= Jennifer Loomis =

American photographer

Jennifer Loomis is a fine-art photographer and photojournalist, who is best known for depictions of pregnancy in art through photography.

== Early life ==
Loomis was born in Connecticut but lived all over the world as a child and young adult. She has resided in Virginia, Indiana, and Kansas, while living internationally in Japan, Indonesia, Singapore, and Kenya. Before becoming a photographer, Loomis was working in Annie Leibovitz's studio. There she witnessed a photo shoot of the pregnant Demi Moore to be featured in Vanity Fair. This photo shoot was an inspiration for Loomis to explore the beauty in the changing bodies of pregnant women.

== Career ==
By 2006, she had photographed over 1000 pregnant women. Loomis compiled photographs to create a book, Portraits of Pregnancy, co-authored by Hugo Kugiya, a journalist. Ricki Lake and Abby Epstein, authors of Your Best Birth, claim, “Jennifer Loomis’s evocative and moving portraits of pregnancy are a joy to behold.
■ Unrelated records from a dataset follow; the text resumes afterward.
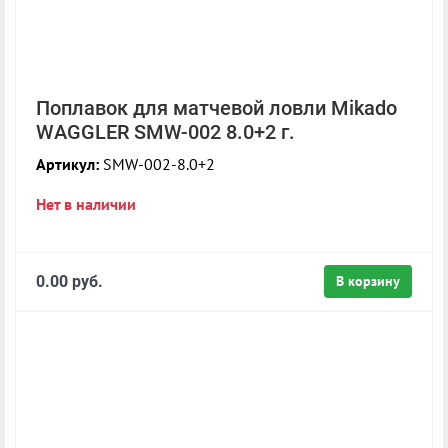
Поплавок для матчевой ловли Mikado
WAGGLER SMW-002 8.0+2 г.
Артикул:
SMW-002-8.0+2
Нет в наличии
0.00 руб.
В корзину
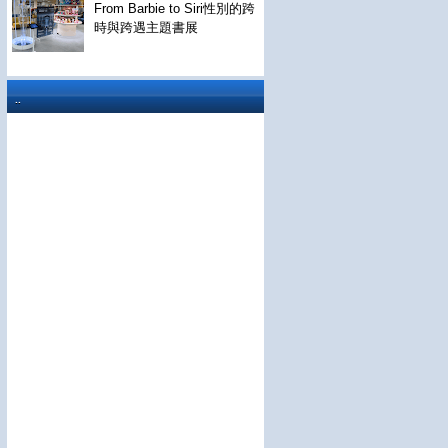
From Barbie to Siri性別的跨
時與跨遇主題書展
..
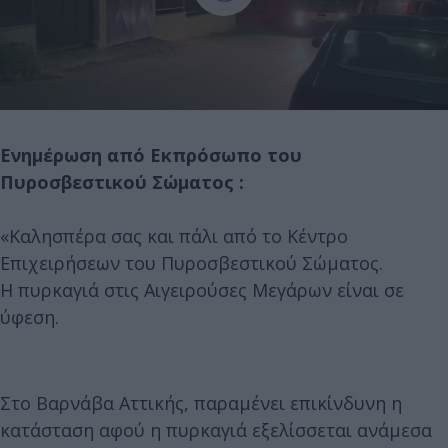
Ενημέρωση από Εκπρόσωπο του
Πυροσβεστικού Σώματος :
«Καλησπέρα σας και πάλι από το Κέντρο
Επιχειρήσεων του Πυροσβεστικού Σώματος.
Η πυρκαγιά στις Αιγειρούσες Μεγάρων είναι σε
ύφεση.
Στο Βαρνάβα Αττικής, παραμένει επικίνδυνη η
κατάσταση αφού η πυρκαγιά εξελίσσεται ανάμεσα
The images will captivate you and the stories of these women’s diverse journeys to motherhood will touch your heart.”

== Publicity ==
Loomis and her work as a pregnancy photographer have been featured in TIME Magazine, CBS News, CBS's The Morning Show, The New York Times, The Wall Street Journal, The Los Angeles Times, the Associated Press, Fit Pregnancy, Pregnancy Magazine, NPR, Good Morning America, and Inside Edition, along with other media.

==Exhibitions==

Loomis has had her work included in a variety of exhibitions. In 2004, her photography was included in the exhibition "We are Family: Portraits of Gay and Lesbian Parents," at 2223 Restaurant in the Castro District, San Francisco. In 2011, Loomis had her work exhibited in Perugia, Italy in a museum of contemporary art called Palazzo Della Penna.